Key Algorithms in Deep Reinforcement Learning

A comprehensive overview of deep reinforcement learning algorithms including A3C, DDPG, DPG, TRPO, and PPO with their mechanisms and characteristics.

Methods that apply deep neural networks (DNN) to reinforcement learning are broadly classified into three categories: “value-based,” “policy-based,” and “Actor-Critic,” which combines both.

Deep RL methods using DNNs

Actor-Critic Algorithms

The Actor-Critic method simultaneously learns a policy (Actor) and a value function (Critic).

Asynchronous Advantage Actor-Critic (A3C)

A3C is an asynchronous extension of A2C (Advantage Actor-Critic).

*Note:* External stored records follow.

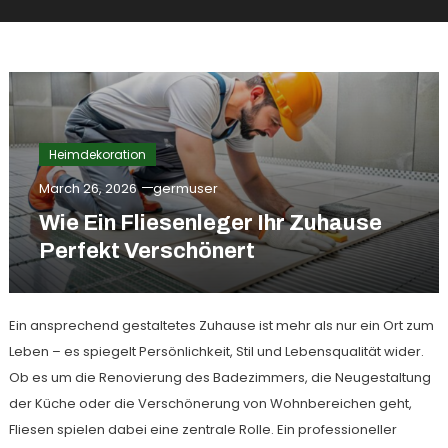
Heimdekoration
March 26, 2026
germuser
Wie Ein Fliesenleger Ihr Zuhause
Perfekt Verschönert
Ein ansprechend gestaltetes Zuhause ist mehr als nur ein Ort zum
Leben – es spiegelt Persönlichkeit, Stil und Lebensqualität wider.
Ob es um die Renovierung des Badezimmers, die Neugestaltung
der Küche oder die Verschönerung von Wohnbereichen geht,
Fliesen spielen dabei eine zentrale Rolle. Ein professioneller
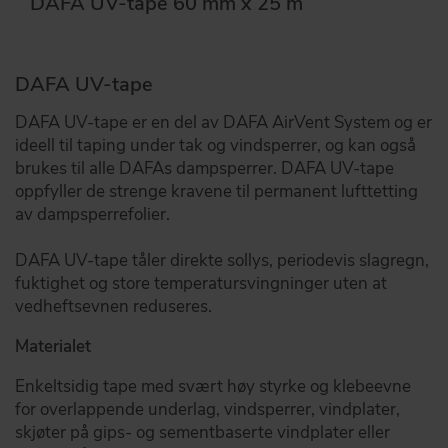
DAFA UV-tape 60 mm x 25 m
DAFA UV-tape
DAFA UV-tape er en del av DAFA AirVent System og er
ideell til taping under tak og vindsperrer, og kan også
brukes til alle DAFAs dampsperrer. DAFA UV-tape
oppfyller de strenge kravene til permanent lufttetting
av dampsperrefolier.
DAFA UV-tape tåler direkte sollys, periodevis slagregn,
fuktighet og store temperatursvingninger uten at
vedheftsevnen reduseres.
Materialet
Enkeltsidig tape med svært høy styrke og klebeevne
for overlappende underlag, vindsperrer, vindplater,
skjøter på gips- og sementbaserte vindplater eller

Multiple agents collect experience and learn in parallel across different environments.

  • Asynchronous Learning: Each agent copies parameters from the central global network, collects experience in its own environment while computing gradients, and then asynchronously applies the computed gradients to update the global network.
  • Comparison with Experience Replay: While Experience Replay stores experience collected by a single agent in a buffer for learning, A3C ensures experience diversity by having multiple agents simultaneously collect experience in different environments. This reduces correlations between experiences and stabilizes learning.
  • Origin of A2C: After A3C was published, it was shown that asynchrony does not necessarily contribute to performance improvement, and A2C was proposed, which synchronously collects gradients from multiple agents for updates. A2C is simpler to implement than A3C and often performs equally well or better.

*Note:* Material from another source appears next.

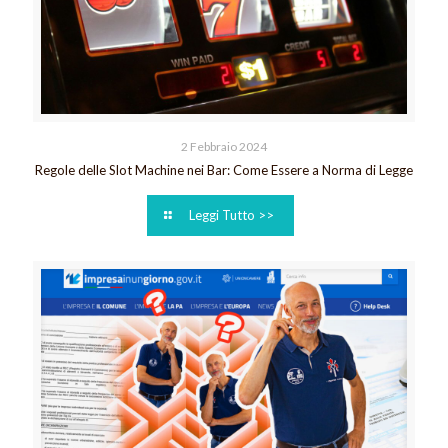
2 Febbraio 2024
Regole delle Slot Machine nei Bar: Come Essere a Norma di Legge
Leggi Tutto >>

Deep Deterministic Policy Gradient (DDPG)

DDPG is an Actor-Critic algorithm designed for continuous action spaces. While DQN was specialized for discrete action spaces, DDPG can output continuous actions.

  • Deterministic Policy: Instead of outputting an action probability distribution, the Actor directly outputs a deterministic action from the state.
  • Use of Experience Replay: Like DQN, Experience Replay is used to stabilize learning.
  • Target Networks: Like DQN, target networks (for both Actor and Critic) are used for learning stabilization.
  • TD Error: The Critic updates the value function using TD error, and this information is used for the Actor’s policy update.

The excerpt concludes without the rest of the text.